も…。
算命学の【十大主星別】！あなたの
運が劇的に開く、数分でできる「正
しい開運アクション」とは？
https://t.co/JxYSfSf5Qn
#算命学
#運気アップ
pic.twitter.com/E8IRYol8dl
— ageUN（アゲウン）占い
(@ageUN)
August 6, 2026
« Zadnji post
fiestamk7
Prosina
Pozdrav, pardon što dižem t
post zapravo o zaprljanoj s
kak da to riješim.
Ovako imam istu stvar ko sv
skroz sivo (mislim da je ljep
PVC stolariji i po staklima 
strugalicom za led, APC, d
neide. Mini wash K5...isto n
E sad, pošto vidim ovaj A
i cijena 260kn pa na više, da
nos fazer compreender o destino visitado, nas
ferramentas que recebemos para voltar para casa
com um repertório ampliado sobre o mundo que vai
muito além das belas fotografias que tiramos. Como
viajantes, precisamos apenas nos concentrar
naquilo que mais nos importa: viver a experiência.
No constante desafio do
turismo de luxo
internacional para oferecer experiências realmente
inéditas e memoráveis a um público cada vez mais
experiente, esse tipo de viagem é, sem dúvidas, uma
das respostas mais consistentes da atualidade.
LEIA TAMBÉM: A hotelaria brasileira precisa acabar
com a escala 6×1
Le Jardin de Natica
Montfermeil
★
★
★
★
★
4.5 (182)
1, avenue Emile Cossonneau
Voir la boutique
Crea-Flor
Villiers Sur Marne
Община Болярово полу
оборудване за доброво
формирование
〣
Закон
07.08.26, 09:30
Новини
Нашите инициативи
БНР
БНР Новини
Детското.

Description of the task
Every line above with the word "mais" belongs in the answer, copied as written.

Answer box
naquilo que mais nos importa: viver a experiência.
inéditas e memoráveis a um público cada vez mais
das respostas mais consistentes da atualidade.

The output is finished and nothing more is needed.